Book Reviews

Everything, Everything is Everything

There are books out there in the world that have the ability to move you in a way that maybe you did not think was possible. Every book has something to teach its readers and sometimes one must dig deeper into the words on the pages to really dissect the meaning. This past week I finished reading the brilliant novel entitled Everything, Everything by Nicola Yoon. It is a very quick read, but comes with a powerful message. In the novel we meet Madeline Whittier, an 18 year old girl that is allergic to the outside world. She lives her life stuck indoors with her main interactions being between her and her nurse, Carla, and her mother. Madeline seems to handle her predicament surprisingly well, especially since she has not truly known a life any different, up until a new family moves in across the street.

The Bright family consists of Mom, Dad, Kara, and Oliver (Olly). Madeline is captivated at first glance by Olly and his dark clothing and the mysterious look about him. Fortunately, for her, his room’s window happens to be right across from her own. Soon enough, they begin IM’ing and growing this bond between them without being able to see each other in person. After so long, Madi is able to convince Carla to allow him to come visit her, unknowingly to her mom, with the only exception being that they are not allowed to touch since she is sick. Now let’s be honest, when you put two teenagers with feelings for each other in a room together alone, something is bound to happen at some point. That’s exactly what happens and not much longer down the timeline, love blossoms.

I do not want to go into much more description of the novel because I want you to be able to read it for yourself and get the full experience. Some reviewers of Everything, Everything thought that the relationship between Olly and Madi made the story cheap and just like another YA romance novel. Yes, I am a sucker for romance, I admit it, but their relationship is not what this novel is all about. It’s about loving life and taking risks, if that means you are able to fully live and feel alive. If a part of that risk is falling in love, like it is for Madi, then so be it. I have always believed that you have to love what you do in life no matter if what you love makes you a lot of money or earns you grand recognition. It is your life to live so as long as you love how you are spending your time, then who can judge you? I greatly implore you to take on the journey that is Everything, Everything with your own eyes and mind. After putting my tablet down upon completion of the novel, I knew I had gleaned more knowledge on something I already believed in and I hope it fills you with that same feeling along with a newfound purpose. Everything, Everything, the movie version, will be hitting theaters on May 19th and you can bet ten-to-one that I will be there with my favorite movie snack, super buttery popcorn.

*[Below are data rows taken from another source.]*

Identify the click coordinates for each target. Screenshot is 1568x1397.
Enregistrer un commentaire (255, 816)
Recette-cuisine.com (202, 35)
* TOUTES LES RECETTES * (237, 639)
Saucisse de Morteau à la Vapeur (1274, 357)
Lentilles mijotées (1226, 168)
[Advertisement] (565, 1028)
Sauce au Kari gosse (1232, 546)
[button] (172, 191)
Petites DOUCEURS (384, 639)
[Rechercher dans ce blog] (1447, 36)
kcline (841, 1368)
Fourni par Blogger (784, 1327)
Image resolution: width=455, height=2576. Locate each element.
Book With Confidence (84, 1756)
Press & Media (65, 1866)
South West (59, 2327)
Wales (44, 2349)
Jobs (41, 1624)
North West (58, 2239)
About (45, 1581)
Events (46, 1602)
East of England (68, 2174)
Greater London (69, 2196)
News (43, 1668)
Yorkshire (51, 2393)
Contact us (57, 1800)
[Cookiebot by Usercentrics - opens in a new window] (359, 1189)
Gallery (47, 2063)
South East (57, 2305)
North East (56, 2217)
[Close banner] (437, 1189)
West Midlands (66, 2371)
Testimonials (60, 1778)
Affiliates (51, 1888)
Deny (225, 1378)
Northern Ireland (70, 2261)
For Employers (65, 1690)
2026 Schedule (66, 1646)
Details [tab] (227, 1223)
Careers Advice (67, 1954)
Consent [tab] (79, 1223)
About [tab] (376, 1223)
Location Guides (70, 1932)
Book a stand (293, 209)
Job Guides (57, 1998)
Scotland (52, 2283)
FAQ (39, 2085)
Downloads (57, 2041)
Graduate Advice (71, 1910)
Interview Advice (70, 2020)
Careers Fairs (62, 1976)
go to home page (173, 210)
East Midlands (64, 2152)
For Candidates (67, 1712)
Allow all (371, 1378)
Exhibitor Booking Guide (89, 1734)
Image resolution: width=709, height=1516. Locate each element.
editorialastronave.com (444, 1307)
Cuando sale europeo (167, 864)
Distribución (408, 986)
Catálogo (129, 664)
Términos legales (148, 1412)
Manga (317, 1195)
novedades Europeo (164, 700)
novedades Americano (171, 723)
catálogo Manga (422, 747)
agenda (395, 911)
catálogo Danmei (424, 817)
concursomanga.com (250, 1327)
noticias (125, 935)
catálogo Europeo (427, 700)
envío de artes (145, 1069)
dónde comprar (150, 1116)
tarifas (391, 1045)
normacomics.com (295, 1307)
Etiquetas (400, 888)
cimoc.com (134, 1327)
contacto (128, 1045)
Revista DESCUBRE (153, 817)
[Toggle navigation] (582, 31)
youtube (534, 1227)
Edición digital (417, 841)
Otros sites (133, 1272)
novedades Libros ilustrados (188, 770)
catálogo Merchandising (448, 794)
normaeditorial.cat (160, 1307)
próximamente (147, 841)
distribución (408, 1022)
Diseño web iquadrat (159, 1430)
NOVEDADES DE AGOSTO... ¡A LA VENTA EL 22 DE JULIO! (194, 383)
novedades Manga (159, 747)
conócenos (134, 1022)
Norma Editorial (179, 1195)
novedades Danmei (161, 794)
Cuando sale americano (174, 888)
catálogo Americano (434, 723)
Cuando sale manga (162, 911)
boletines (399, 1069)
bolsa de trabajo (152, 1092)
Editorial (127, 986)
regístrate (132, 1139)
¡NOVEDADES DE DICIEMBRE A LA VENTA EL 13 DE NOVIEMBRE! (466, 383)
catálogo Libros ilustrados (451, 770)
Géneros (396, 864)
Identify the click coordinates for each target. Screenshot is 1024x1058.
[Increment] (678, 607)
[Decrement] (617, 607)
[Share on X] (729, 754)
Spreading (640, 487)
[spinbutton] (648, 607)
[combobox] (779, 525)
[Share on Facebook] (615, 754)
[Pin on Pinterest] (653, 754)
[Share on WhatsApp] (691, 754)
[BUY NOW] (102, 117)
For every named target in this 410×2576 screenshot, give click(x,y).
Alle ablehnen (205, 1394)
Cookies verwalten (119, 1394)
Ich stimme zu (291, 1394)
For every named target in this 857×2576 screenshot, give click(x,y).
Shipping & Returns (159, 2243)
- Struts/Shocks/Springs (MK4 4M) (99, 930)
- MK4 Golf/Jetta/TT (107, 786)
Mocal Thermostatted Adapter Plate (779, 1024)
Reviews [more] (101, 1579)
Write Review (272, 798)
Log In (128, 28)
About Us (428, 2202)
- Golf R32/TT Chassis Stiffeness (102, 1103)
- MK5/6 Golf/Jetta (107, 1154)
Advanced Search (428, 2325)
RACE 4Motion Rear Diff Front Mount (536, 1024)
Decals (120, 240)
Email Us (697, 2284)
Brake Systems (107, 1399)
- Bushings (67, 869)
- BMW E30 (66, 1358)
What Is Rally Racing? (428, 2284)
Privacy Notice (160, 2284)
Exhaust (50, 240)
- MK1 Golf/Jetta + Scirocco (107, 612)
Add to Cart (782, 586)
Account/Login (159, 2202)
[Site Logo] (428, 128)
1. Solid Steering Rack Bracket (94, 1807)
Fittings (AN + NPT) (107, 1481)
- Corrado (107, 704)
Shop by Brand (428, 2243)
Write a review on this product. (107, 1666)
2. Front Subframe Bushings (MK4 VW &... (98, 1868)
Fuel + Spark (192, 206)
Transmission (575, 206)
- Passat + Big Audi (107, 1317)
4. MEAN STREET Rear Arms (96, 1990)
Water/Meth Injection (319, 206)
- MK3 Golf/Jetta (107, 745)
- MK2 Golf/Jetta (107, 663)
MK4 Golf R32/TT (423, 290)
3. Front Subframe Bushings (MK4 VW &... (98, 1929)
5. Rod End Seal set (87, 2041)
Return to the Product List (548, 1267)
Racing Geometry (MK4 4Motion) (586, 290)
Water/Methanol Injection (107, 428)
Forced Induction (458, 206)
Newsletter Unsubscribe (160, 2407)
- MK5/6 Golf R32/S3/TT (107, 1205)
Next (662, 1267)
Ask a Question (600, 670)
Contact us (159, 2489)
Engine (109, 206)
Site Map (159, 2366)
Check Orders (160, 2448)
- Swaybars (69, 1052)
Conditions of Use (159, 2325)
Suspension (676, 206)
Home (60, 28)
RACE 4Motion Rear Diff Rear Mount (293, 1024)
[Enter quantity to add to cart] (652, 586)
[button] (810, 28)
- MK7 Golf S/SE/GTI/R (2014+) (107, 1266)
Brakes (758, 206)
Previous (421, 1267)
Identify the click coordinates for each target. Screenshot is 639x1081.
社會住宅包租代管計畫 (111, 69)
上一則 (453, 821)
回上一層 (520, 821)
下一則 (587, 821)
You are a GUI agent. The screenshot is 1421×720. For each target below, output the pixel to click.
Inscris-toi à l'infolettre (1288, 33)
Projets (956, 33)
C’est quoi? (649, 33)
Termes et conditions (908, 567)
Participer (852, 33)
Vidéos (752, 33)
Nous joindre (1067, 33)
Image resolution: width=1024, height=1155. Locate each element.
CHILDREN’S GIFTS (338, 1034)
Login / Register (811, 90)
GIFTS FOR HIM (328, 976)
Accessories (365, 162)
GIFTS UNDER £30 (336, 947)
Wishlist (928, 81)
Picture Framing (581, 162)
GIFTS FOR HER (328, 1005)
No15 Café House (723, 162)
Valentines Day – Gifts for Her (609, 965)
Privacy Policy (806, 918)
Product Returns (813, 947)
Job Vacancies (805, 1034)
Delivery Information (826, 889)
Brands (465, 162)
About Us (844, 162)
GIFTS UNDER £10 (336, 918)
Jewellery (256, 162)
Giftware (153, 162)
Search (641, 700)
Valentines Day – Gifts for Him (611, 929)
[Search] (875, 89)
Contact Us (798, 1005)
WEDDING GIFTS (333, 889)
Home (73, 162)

Below I have included some of my favorite quotes from the novel along with some lyrics from the song “It’s Not Right for You” by The Script, that is in agreement with my statement of loving what you do in life. If you have read Everything, Everything please comment your thoughts below about it, I would love to discuss it further!

There will always be bumps along the way in life, but if you love what you do, it makes those bumps all the easier to conquer.

With much love,

~Lex

The Script

“It’s hard enough trying to live your life, but not following your dreams made you dead inside…”

“If you don’t love what you do…it’s not right, it’s not right for you…if you even have to think about it…You got one life to love what you do…”

Everything, Everything

“Everything’s a risk. Not doing anything is a risk. It’s up to you.”

“Spoiler alert: Love is worth everything. Everything.”

“Life is a gift, Don’t forget to live it.”-Carla

“Sometimes I reread my favorite books from back to front. I start with the last chapter and read backward until I get to the beginning. When you read this way, characters go from hope to despair, from self-knowledge to doubt. In love stories, couples start out as lovers and end as strangers. Coming-of-age books become stories of losing your way. Your favorite characters come back to life.” -Madeline Whittier

“Just because you can’t experience everything doesn’t mean you shouldn’t experience anything.”

“Q: Will I encounter turbulence? A: Yes. Into all lives a little turbulence must fall.”